====== Data supplied
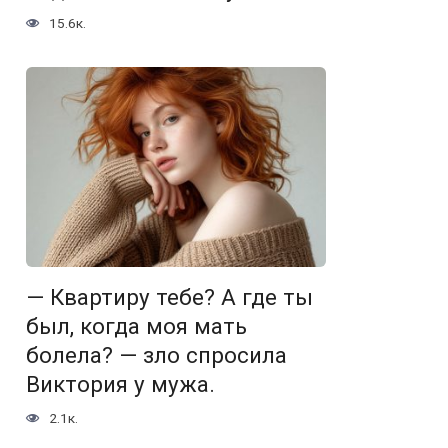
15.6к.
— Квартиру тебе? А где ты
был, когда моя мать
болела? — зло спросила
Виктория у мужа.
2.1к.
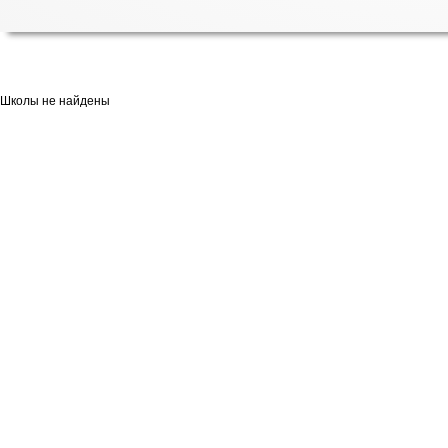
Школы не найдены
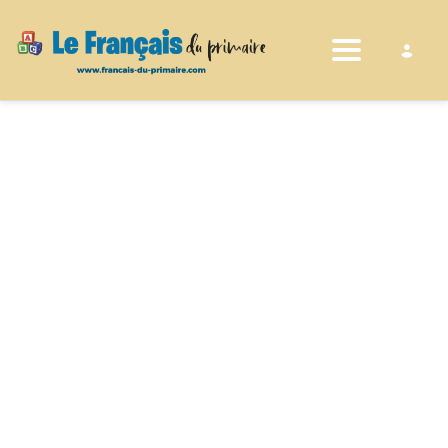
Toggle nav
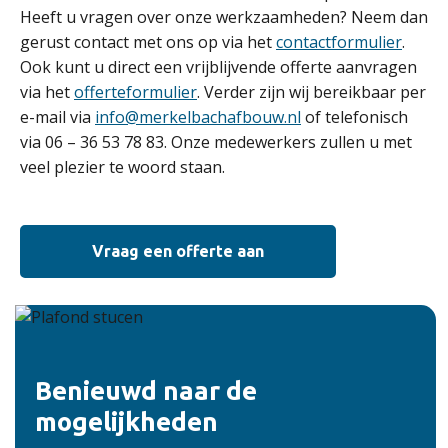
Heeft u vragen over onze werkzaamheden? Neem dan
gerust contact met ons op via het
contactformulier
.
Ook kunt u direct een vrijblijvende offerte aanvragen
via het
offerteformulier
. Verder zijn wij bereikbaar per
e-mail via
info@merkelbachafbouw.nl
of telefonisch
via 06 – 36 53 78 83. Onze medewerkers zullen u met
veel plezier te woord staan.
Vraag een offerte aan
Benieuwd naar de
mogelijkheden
============
* Task objective
Write out the records once more, word for word, though without the pictures they contain.

* Task solution
15.6к.
— Квартиру тебе? А где ты
был, когда моя мать
болела? — зло спросила
Виктория у мужа.
2.1к.
Школы не найдены
Toggle nav
Heeft u vragen over onze werkzaamheden? Neem dan
gerust contact met ons op via het
contactformulier
.
Ook kunt u direct een vrijblijvende offerte aanvragen
via het
offerteformulier
. Verder zijn wij bereikbaar per
e-mail via
info@merkelbachafbouw.nl
of telefonisch
via 06 – 36 53 78 83. Onze medewerkers zullen u met
veel plezier te woord staan.
Vraag een offerte aan
Benieuwd naar de
mogelijkheden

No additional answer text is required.